Earnings Continue to Beat Expectations - Why are Stocks Dropping?

Of the 28 major reports released yesterday and today there were only two that missed expectations. Almost all the reports beat the average analysts expectations over the last two days. That includes JP Morgan Chase (JPM), Citigroup (C), and Bank of America (BAC), three financial bell-weathers. So if things are so good why are stock prices so bad?

The answer comes down to expectations of the future. Since the end of June traders have been building prices back up on the expectation that the earnings reports this season won't be as bad as many feared a few months ago. However, now that the news is here, they are selling into the data and putting much more emphasis on the bearish future outlooks being released by many management teams. The banking stocks I mentioned above have all released very cautious statements about their future profits. The CEO of Bank of America said today during a call to shareholders that...

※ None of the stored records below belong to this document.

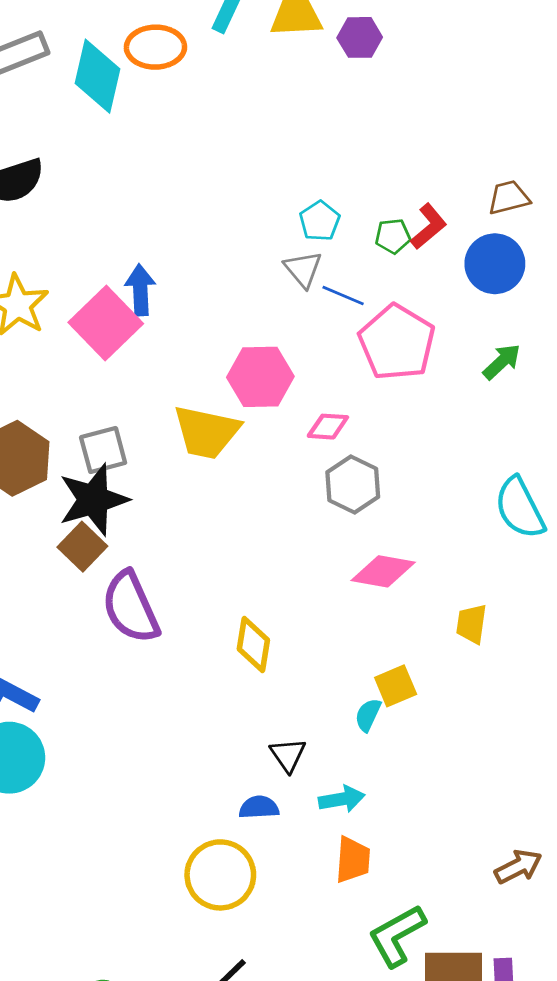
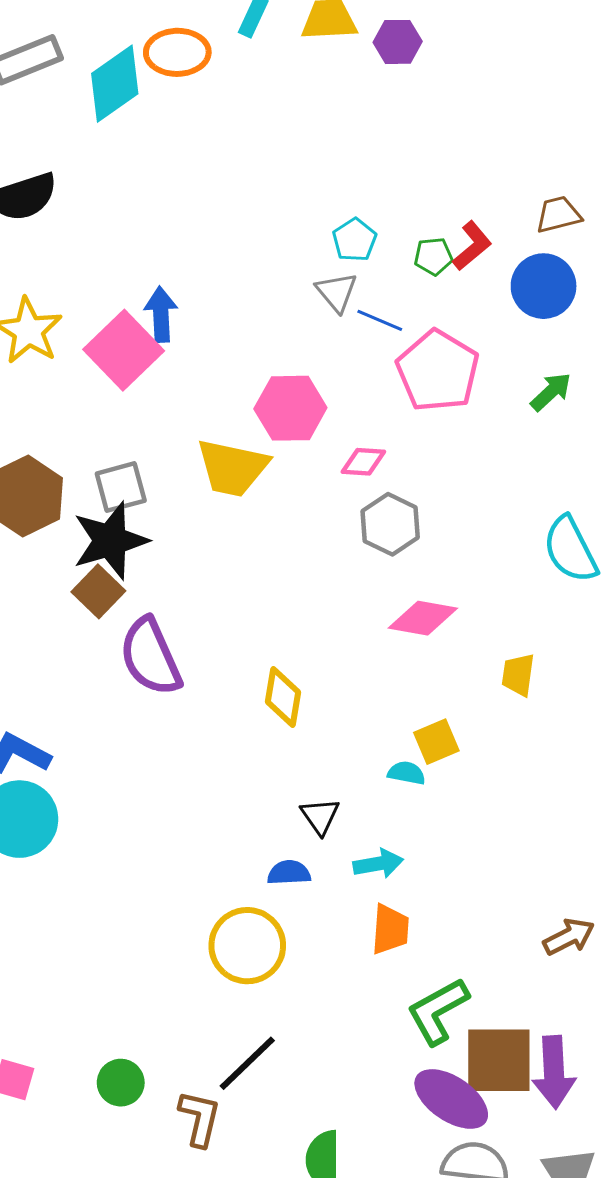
cyan diamond: (98, 76) -> (115, 84), turned 42
cyan semicircle: (368, 715) -> (407, 773), turned 76

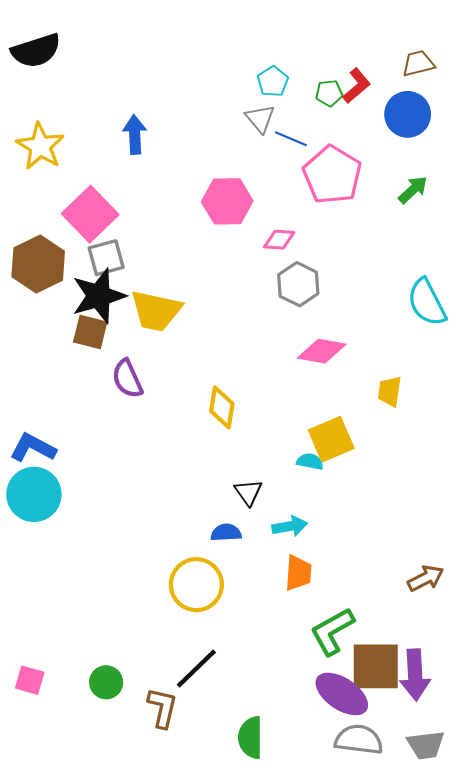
pink square: (124, 350) -> (90, 214), moved
yellow trapezoid: (232, 468) -> (156, 311), moved
brown square: (98, 591) -> (90, 332), turned -30
purple semicircle: (150, 657) -> (127, 379), size x0.7
yellow square: (436, 742) -> (331, 439), size x1.4

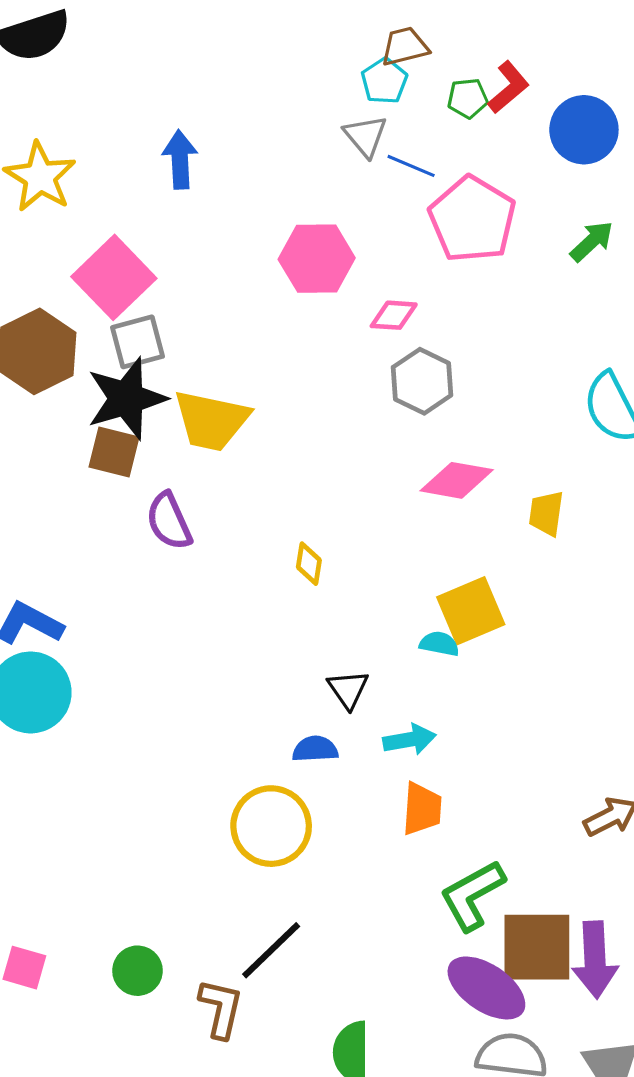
brown trapezoid: (418, 63) -> (405, 46), moved
yellow trapezoid: (390, 391) -> (546, 513), moved
yellow diamond: (222, 407) -> (309, 564), size x0.7

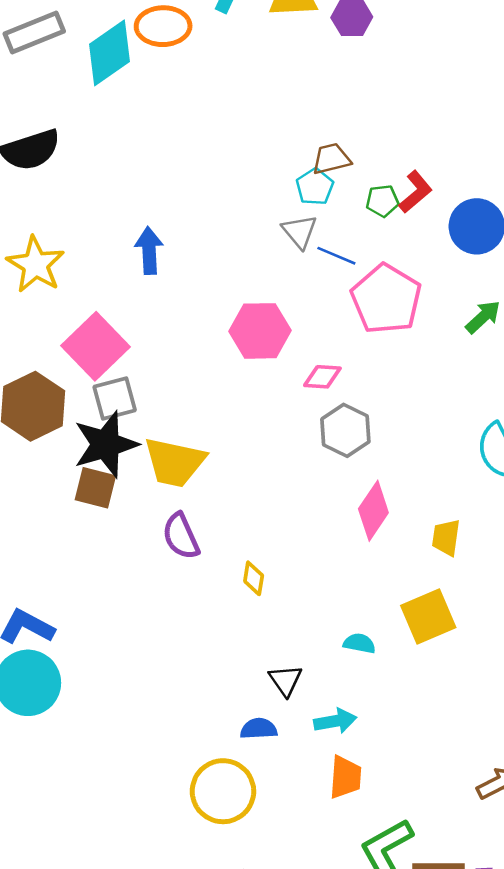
pink diamond: (457, 480) -> (373, 511), turned -66
purple semicircle: (169, 521) -> (181, 536), moved
yellow square: (471, 611) -> (428, 617), moved

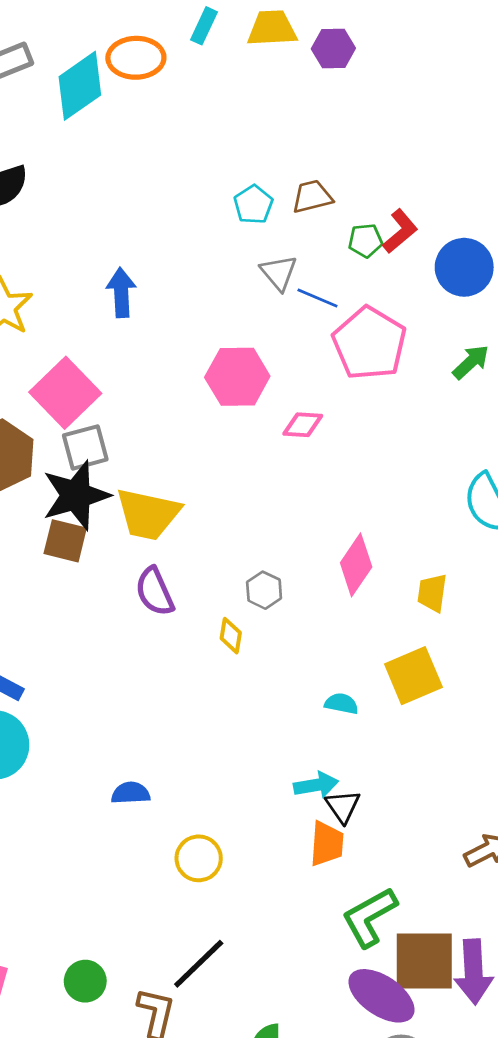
cyan pentagon: (315, 187) -> (253, 205), moved
gray hexagon: (345, 430) -> (264, 590), moved, size x0.7
black triangle: (285, 680) -> (343, 806), moved
blue semicircle: (259, 729) -> (131, 793), moved
yellow circle: (223, 791) -> (199, 858), size x0.7

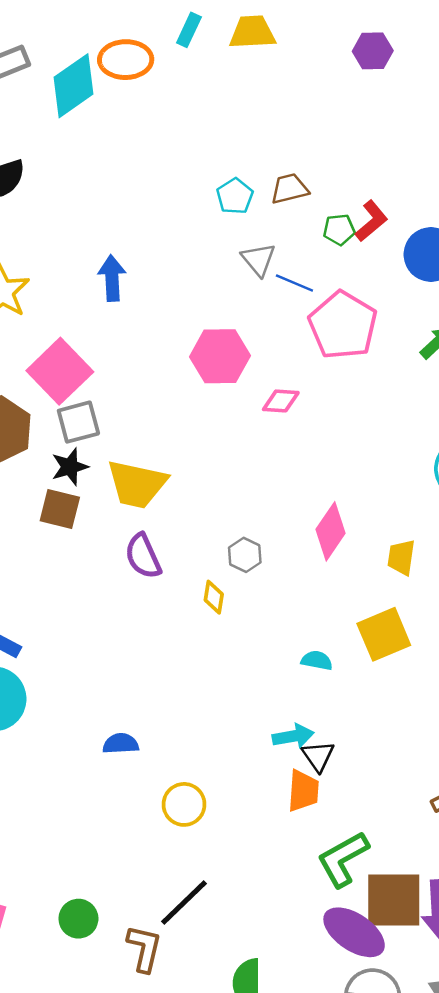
purple hexagon: (333, 48) -> (373, 51), moved
black star: (76, 495) -> (70, 467), size x0.6

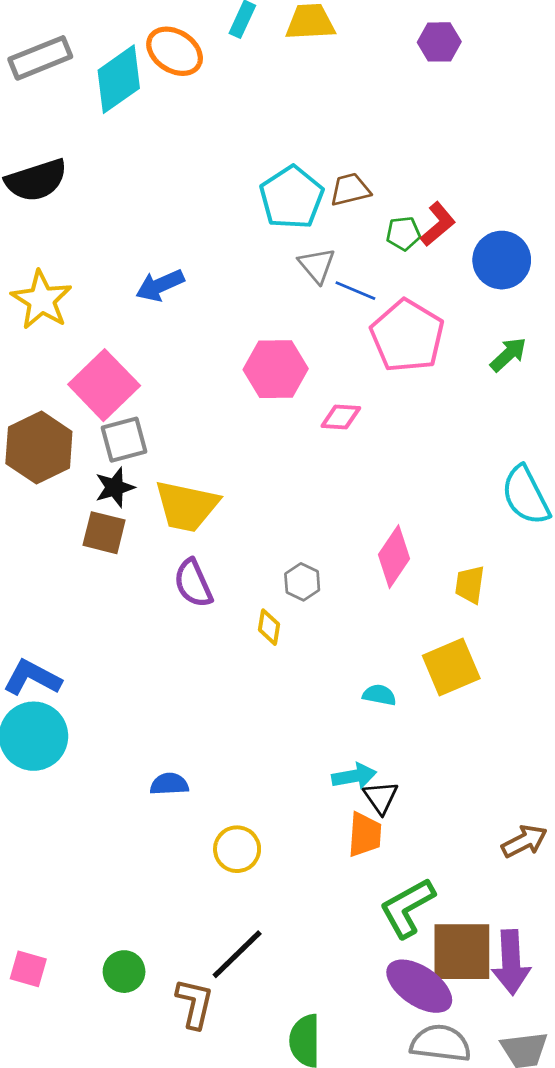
orange ellipse: (126, 60) -> (175, 51), turned 33
cyan pentagon: (235, 196) -> (292, 198), size x1.6
blue arrow: (112, 278) -> (160, 285), turned -111

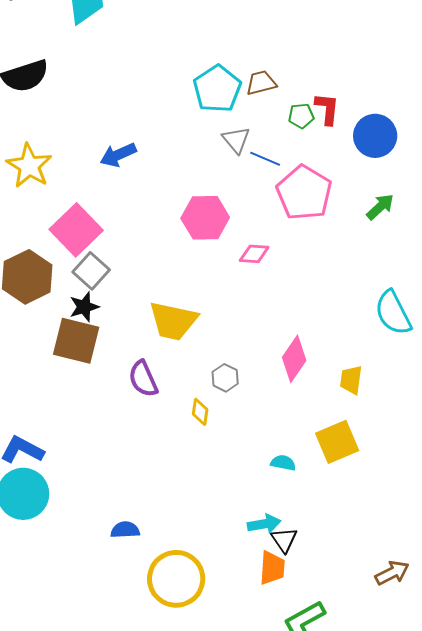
red L-shape: (438, 224) -> (327, 109), turned -44
gray square: (124, 440) -> (91, 271), turned -33
yellow trapezoid: (187, 506) -> (173, 321), moved
brown square: (104, 533) -> (76, 341), size x1.4
yellow circle: (237, 849) -> (176, 579), size x1.6

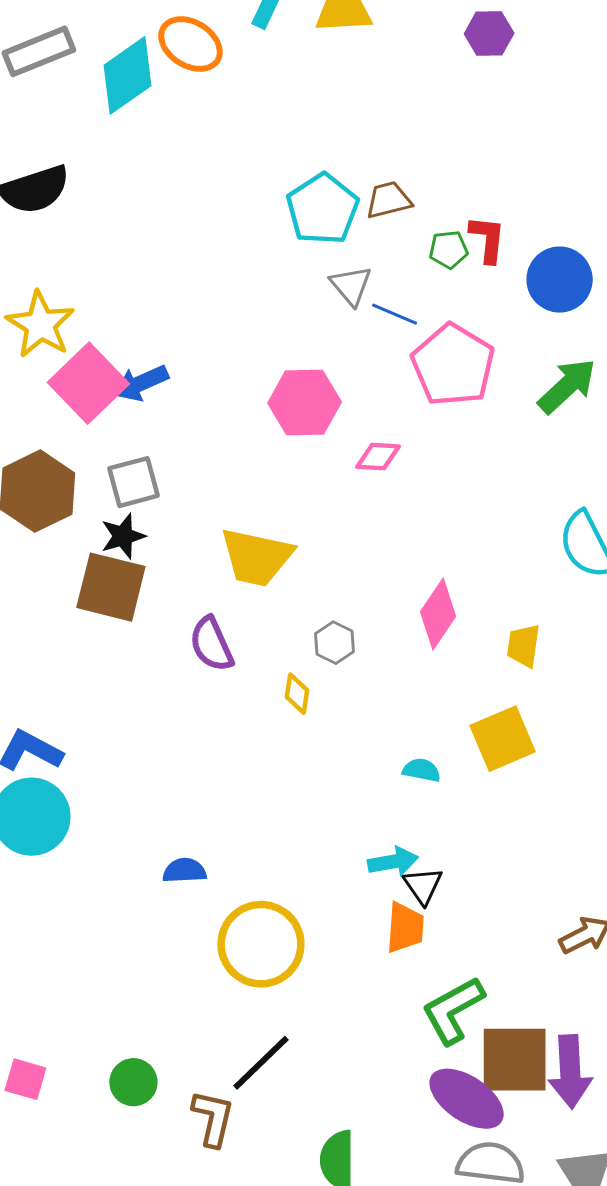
blue arrow: (118, 155) -> (141, 383), moved
green arrow: (380, 207) -> (567, 386), size x1.4
pink square: (76, 230) -> (88, 383), moved
gray square: (91, 271) -> (133, 482), turned 33

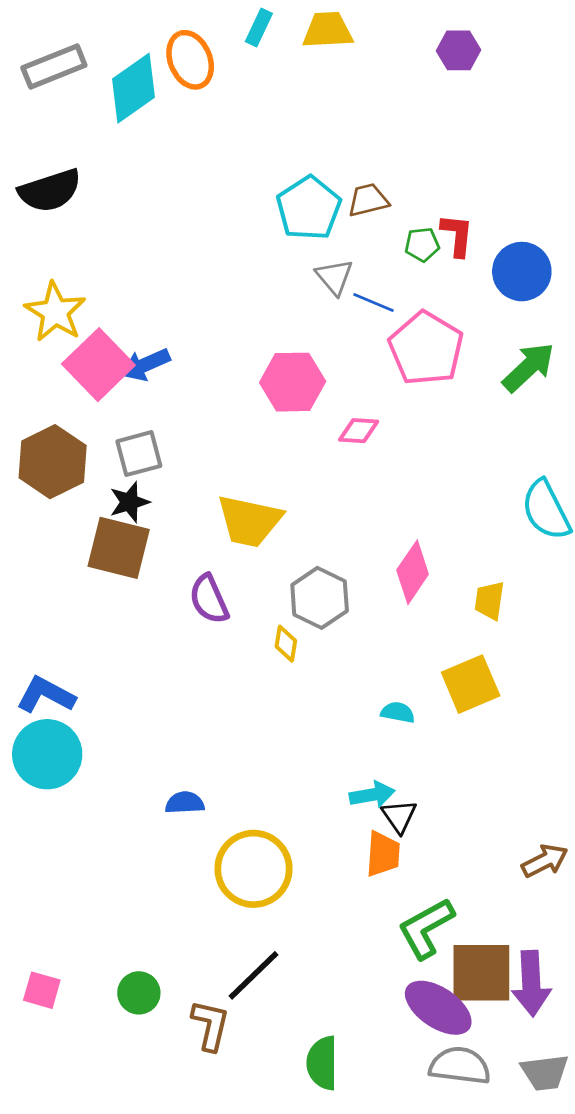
orange ellipse: (190, 44) -> (190, 60), turned 36
gray hexagon: (335, 643) -> (320, 598), size x1.6

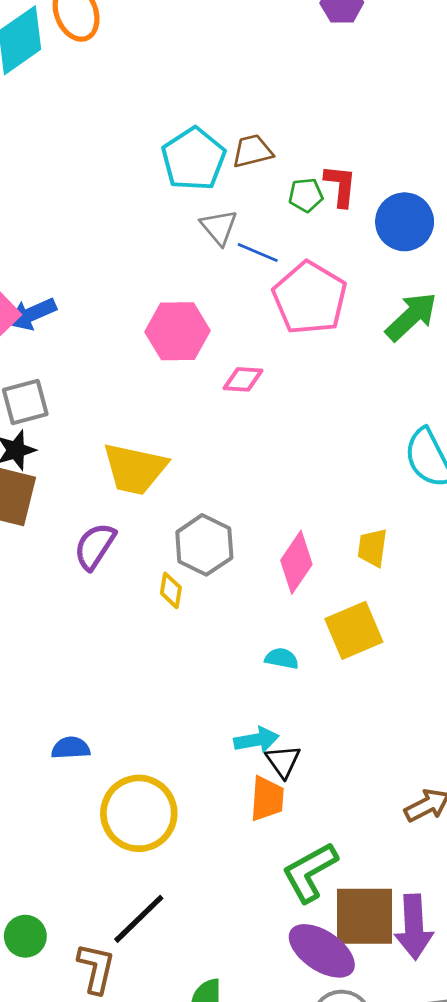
pink diamond: (413, 572) -> (296, 562), moved
purple semicircle: (209, 599) -> (95, 546), turned 57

"we’re worried about slowing momentum as the year-over-year comparisons get harder as the second half of the year was strong with the consumer. And again, we continue to watch the housing market carefully and it stays in our focus. As we look on the loan demand side, it continues to remain weak. On the commercial side, the commercial customers remain conservative by holding large amounts of cash while waiting signs of sustained demand for their products before they need capital growth. There’s no loan demand because there’s no demand for the products.”

These are not good comments about the future. Wall Street profits tend to drive investor profits in general so an outlook like this by the CEO of one of the largest Wall Street firms will have a strong dampening impact on investors. Considering the early reaction to this earnings season we are targeting support on the major stock indexes again.